Pienso en esa «posibilidad de redención» cuando piso todos los días un aula de un centro catalogado de «difícil desempeño», tal vez estigmatizado mediante esta etiqueta y esas listas «negras» que circulan entre muchos profesores interinos a la hora de decidir qué-centro-no-elegir-nunca. En Señora de rojo sobre fondo gris, de Miguel Delibes, el narrador dice admirar a su mujer por su capacidad para cambiar de interlocutor en una fiesta sin cansarse. Coincido con que es una gran virtud; las interacciones cortas cansan, el contestar preguntas continuamente cansa, y mucho.
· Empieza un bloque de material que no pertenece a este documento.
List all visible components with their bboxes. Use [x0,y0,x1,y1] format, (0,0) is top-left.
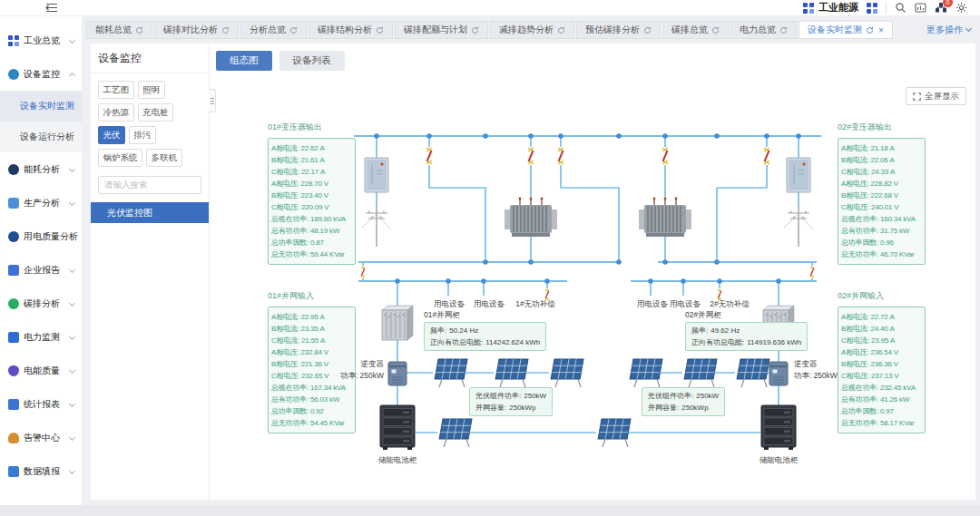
sidebar-sub-device-analysis[interactable]: 设备运行分析 [0,122,82,152]
refresh-icon[interactable] [376,26,384,34]
metric-label: 功率: [340,371,358,380]
chip-charging-pile[interactable]: 充电桩 [138,103,174,122]
metric-label: 正向有功总电能: [430,338,483,346]
organization-icon[interactable]: 0 [935,2,947,14]
metric-label: 功率: [794,371,811,380]
metric-label: 并网容量: [648,404,679,412]
metric-label: A相电压: [841,348,869,356]
metric-label: 总功率因数: [841,239,878,247]
metric-value: 228.82 V [871,180,898,188]
metric-value: 114242.624 kWh [485,338,540,346]
sidebar-item-power-quality[interactable]: 电能质量 [0,354,82,387]
metric-label: 总视在功率: [841,384,878,392]
refresh-icon[interactable] [557,26,565,34]
tab-analysis-overview[interactable]: 分析总览 [240,21,307,39]
refresh-icon[interactable] [643,26,652,34]
metric-label: 频率: [691,326,708,335]
metric-row: C相电流:21.55 A [271,335,352,346]
tab-reduction-trend[interactable]: 减排趋势分析 [490,21,574,39]
chip-multi-split[interactable]: 多联机 [146,149,182,167]
sidebar-item-alarm-center[interactable]: 告警中心 [0,421,82,454]
metric-value: 59.44 KVar [310,250,344,258]
sidebar-item-device-monitor[interactable]: 设备监控 [0,57,82,91]
tab-carbon-forecast[interactable]: 预估碳排分析 [576,21,661,39]
sidebar-collapse-icon[interactable] [45,3,58,13]
sidebar-item-industry-overview[interactable]: 工业总览 [0,24,82,57]
chip-lighting[interactable]: 照明 [138,81,165,99]
metric-label: A相电压: [271,180,299,188]
pv-panel-icon [737,359,769,387]
device-list-button[interactable]: 设备列表 [279,51,345,71]
transformer-2-output-panel: 02#变压器输出 A相电流:21.18 AB相电流:22.06 AC相电流:24… [838,122,926,265]
tree-item-pv-monitor[interactable]: 光伏监控图 [91,202,209,223]
content-panel: 设备监控 工艺图 照明 冷热源 充电桩 光伏 排污 锅炉系统 多联机 光伏监控图 [91,44,975,500]
metric-value: 250kW [813,371,837,380]
chip-pv[interactable]: 光伏 [98,126,125,144]
refresh-icon[interactable] [221,26,230,34]
metric-label: 总有功功率: [271,227,309,235]
metric-value: 48.19 kW [310,227,339,235]
refresh-icon[interactable] [711,26,720,34]
tab-device-realtime[interactable]: 设备实时监测× [799,21,893,39]
utility-pole-icon [784,206,813,247]
panel-title: 02#变压器输出 [838,122,926,133]
close-icon[interactable]: × [878,25,884,35]
pv-panel-icon [684,359,717,387]
search-icon[interactable] [895,2,906,14]
sidebar-item-energy-analysis[interactable]: 能耗分析 [0,152,82,186]
metric-row: 总有功功率:56.03 kW [271,394,352,405]
sidebar-item-power-monitor[interactable]: 电力监测 [0,320,82,354]
chip-sewage[interactable]: 排污 [129,126,156,144]
load-label: 用电设备 [665,299,705,310]
tab-power-overview[interactable]: 电力总览 [730,21,797,39]
metric-label: 总有功功率: [271,395,309,404]
tab-energy-overview[interactable]: 能耗总览 [86,21,152,39]
more-actions-button[interactable]: 更多操作 [926,24,971,36]
metric-row: 总视在功率:232.45 kVA [841,382,922,394]
tab-carbon-quota-plan[interactable]: 碳排配额与计划 [395,21,488,39]
sidebar-item-power-quality-analysis[interactable]: 用电质量分析 [0,219,82,253]
tab-carbon-structure[interactable]: 碳排结构分析 [309,21,393,39]
diagram-view-button[interactable]: 组态图 [216,51,272,71]
metric-value: 0.92 [310,407,324,415]
chip-boiler-system[interactable]: 锅炉系统 [98,149,142,167]
app-brand[interactable]: 工业能源 [803,1,858,15]
metric-row: B相电流:21.61 A [271,154,352,166]
refresh-icon[interactable] [866,26,874,34]
refresh-icon[interactable] [471,26,479,34]
sidebar-item-production-analysis[interactable]: 生产分析 [0,186,82,219]
chip-process-diagram[interactable]: 工艺图 [98,81,134,99]
sidebar-item-data-report[interactable]: 数据填报 [0,454,82,488]
grid-cabinet-2-info: 频率:49.62 Hz正向有功总电能:114919.636 kWh [685,322,808,351]
sidebar-sub-device-realtime[interactable]: 设备实时监测 [0,91,82,122]
main-area: 能耗总览 碳排对比分析 分析总览 碳排结构分析 碳排配额与计划 减排趋势分析 预… [82,16,980,505]
tab-carbon-overview[interactable]: 碳排总览 [662,21,729,39]
metric-value: 22.95 A [301,313,325,321]
app-switcher-icon[interactable] [867,3,877,14]
metric-row: B相电流:23.35 A [271,323,352,335]
search-input[interactable] [98,176,201,194]
chevron-down-icon [69,200,75,206]
chip-hvac-source[interactable]: 冷热源 [98,103,134,122]
device-panel: 设备监控 工艺图 照明 冷热源 充电桩 光伏 排污 锅炉系统 多联机 光伏监控图 [91,44,210,500]
refresh-icon[interactable] [779,26,788,34]
metric-row: C相电压:220.09 V [271,201,352,213]
refresh-icon[interactable] [289,26,298,34]
panel-title: 02#并网输入 [838,290,926,302]
sidebar-item-enterprise-report[interactable]: 企业报告 [0,253,82,287]
metric-row: 正向有功总电能:114919.636 kWh [691,336,801,348]
metric-row: B相电流:22.06 A [841,154,922,166]
notification-badge: 0 [943,0,953,7]
gear-icon[interactable] [956,2,967,14]
sidebar-item-statistics-report[interactable]: 统计报表 [0,387,82,421]
metric-value: 21.18 A [871,144,895,152]
inverter-1-icon [388,362,407,385]
sidebar-item-carbon-analysis[interactable]: 碳排分析 [0,287,82,320]
metric-value: 54.45 KVar [310,419,344,427]
tab-carbon-compare[interactable]: 碳排对比分析 [154,21,239,39]
metric-value: 236.36 V [871,360,898,368]
canvas-toolbar: 组态图 设备列表 [216,51,345,71]
metric-row: 功率:250kW [328,370,384,381]
workbench-icon[interactable] [915,2,926,14]
refresh-icon[interactable] [135,26,143,34]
Ya ni imaginemos cuando nuestros interlocutores son adultos a medio hacer y en pleno desarrollo de su identidad.
A veces, una clase concurre de manera tranquila y, de repente, se arranca por tangos. Ya que la profe también les ha salido flamenca, estoy probando a usar el flamenco como herramienta pedagógica, puesto que muchos de mis alumnos pertenecen al pueblo gitano, tan maltratado históricamente. Gracias a ellos he aprendido lo que es un repique de palmas. Como docente también aspiro a tal cosa: a que el proceso de aprendizaje sea mutuo, sintiéndome afortunada de que en la adolescencia actual también se encuentren reductos en los que se valore el arte y la cultura popular. En centros de estas características, una debe asumir que el núcleo educativo no es su asignatura, ni Miguel de Unamuno, ni todos los demás autores por los que una se fue a estudiar Filología Hispánica en plan bohemia a Granada. «La enseñanza que deja huella no es la que se hace de cabeza a cabeza, sino de corazón a corazón», que dijo Howard G. Hendricks.
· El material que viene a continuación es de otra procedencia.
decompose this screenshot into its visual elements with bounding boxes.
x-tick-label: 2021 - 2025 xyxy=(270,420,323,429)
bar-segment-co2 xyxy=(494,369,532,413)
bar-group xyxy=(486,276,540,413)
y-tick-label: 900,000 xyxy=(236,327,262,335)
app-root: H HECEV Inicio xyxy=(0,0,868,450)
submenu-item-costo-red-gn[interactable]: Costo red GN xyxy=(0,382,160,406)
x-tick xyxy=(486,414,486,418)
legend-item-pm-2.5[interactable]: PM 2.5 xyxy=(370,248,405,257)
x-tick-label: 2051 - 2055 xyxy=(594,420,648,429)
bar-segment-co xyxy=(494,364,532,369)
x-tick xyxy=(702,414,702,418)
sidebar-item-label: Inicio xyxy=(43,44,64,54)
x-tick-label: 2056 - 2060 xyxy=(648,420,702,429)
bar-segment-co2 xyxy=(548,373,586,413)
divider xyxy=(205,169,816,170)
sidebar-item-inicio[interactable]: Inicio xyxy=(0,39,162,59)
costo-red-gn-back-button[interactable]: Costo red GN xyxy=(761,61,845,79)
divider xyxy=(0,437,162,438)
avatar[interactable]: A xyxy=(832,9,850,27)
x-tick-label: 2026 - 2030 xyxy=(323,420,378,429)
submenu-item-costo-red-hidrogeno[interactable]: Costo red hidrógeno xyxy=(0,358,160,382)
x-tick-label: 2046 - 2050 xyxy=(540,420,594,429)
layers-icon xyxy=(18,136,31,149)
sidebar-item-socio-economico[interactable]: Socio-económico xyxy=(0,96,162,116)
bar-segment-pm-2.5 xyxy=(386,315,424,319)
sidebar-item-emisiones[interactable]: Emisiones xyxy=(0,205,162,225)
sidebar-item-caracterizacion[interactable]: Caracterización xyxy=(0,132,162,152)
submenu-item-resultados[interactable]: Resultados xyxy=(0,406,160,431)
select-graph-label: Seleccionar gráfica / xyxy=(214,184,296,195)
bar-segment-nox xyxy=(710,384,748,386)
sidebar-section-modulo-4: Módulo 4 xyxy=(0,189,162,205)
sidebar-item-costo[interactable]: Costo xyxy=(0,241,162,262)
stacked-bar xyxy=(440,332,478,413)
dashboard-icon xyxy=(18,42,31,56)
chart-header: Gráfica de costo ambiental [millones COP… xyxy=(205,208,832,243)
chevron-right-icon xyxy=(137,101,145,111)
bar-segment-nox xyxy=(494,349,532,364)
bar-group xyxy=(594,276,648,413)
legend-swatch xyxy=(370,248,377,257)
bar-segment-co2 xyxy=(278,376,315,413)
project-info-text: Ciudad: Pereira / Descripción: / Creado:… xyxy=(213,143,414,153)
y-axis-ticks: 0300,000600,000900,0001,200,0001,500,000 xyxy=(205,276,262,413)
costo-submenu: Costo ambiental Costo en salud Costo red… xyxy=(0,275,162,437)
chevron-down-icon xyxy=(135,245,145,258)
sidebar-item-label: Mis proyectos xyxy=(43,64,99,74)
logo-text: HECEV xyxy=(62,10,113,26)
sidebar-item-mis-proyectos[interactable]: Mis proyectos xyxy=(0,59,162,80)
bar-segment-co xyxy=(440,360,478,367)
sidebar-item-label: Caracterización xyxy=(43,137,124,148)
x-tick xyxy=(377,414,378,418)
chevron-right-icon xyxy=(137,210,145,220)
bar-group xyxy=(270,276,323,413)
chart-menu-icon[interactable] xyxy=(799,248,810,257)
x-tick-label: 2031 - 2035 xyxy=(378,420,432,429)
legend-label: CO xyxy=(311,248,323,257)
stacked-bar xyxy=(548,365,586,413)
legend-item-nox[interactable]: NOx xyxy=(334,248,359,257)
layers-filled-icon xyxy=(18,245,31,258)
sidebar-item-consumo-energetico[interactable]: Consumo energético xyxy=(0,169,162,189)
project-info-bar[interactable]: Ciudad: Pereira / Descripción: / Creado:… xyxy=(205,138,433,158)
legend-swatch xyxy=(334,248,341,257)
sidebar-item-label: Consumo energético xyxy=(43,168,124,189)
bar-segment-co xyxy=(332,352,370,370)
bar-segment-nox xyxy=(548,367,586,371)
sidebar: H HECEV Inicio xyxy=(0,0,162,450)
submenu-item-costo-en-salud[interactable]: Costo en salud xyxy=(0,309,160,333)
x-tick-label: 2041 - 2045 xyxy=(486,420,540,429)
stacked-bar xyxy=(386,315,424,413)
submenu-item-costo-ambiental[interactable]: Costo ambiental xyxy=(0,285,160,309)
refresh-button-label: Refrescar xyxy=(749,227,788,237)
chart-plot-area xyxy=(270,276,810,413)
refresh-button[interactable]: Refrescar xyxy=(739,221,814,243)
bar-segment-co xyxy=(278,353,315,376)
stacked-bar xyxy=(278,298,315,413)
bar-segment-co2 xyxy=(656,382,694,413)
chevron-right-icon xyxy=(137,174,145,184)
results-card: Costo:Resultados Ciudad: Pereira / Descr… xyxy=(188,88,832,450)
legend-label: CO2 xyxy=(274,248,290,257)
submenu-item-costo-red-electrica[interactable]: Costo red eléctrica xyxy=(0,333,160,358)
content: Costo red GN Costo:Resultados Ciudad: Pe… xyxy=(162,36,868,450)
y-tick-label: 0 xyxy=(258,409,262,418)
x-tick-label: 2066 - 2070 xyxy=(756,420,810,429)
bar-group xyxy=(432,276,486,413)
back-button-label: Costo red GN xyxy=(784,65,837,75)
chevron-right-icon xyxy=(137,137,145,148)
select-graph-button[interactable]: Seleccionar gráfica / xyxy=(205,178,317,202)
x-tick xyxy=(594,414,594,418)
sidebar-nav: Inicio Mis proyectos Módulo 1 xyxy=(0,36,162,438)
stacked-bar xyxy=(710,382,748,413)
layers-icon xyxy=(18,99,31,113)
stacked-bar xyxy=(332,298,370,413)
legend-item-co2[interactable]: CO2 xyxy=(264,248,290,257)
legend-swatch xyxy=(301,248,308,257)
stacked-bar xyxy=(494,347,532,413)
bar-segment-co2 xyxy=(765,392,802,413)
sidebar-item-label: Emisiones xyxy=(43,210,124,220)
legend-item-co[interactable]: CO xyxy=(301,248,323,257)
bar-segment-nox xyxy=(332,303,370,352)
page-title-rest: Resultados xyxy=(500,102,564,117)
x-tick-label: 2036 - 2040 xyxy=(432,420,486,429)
Otra cosa que he aprendido es que da igual la calle que tengan tus alumnos, igualmente van a deshumanizarte. El profesor carga siempre con ese proceso extraño de deshumanización por parte del adolescente, donde no te imaginan medio piripi o con un piti en la boca, ni contemplan la posibilidad de que llegues a clase tras haber discutido con tu pareja, en pleno proceso de divorcio, con un familiar enfermo o, en el mejor de los casos, abstraída por culpa de una primera fase de enamoramiento. El profesor, en su vida privada, es un santo hasta que se demuestre lo contrario. El otro día, un alumno me dio una masterclass sobre el tabaco y la nicotina. Me vi obligada a confesarle que nunca había fumado. Que, efectivamente, me acababa de caer del guindo. Quise predicar con el ejemplo de lo que nunca he sido.
El maestro que prometió el mar, de Patricia Font, cuenta la historia real de Antoni Benaiges, un profesor que se propone despertar la curiosidad de sus alumnos más allá de los límites del pequeño pueblo en el que viven. En última instancia, les promete llevarlos a conocer el mar, una experiencia desconocida para la mayoría. En el caso de la película, el viaje no termina materializándose; en el del centro educativo donde trabajo, sí. Sin embargo, ese querer descubrir el mar va mucho más allá que la simple promesa; simboliza al maestro que te desvela algo nuevo desde su vocación, por ínfimo que sea, alterando poco a poco tu percepción del mundo. Antoni Benaiges solía citar esta frase de Giner de los Ríos, quien consideraba esa curiosidad genuina del alumno un motor de clase social: «La alegría y el bullicio del niño son cosa divina; haced que duren y animen y calienten por todas partes, como un sol, el mundo».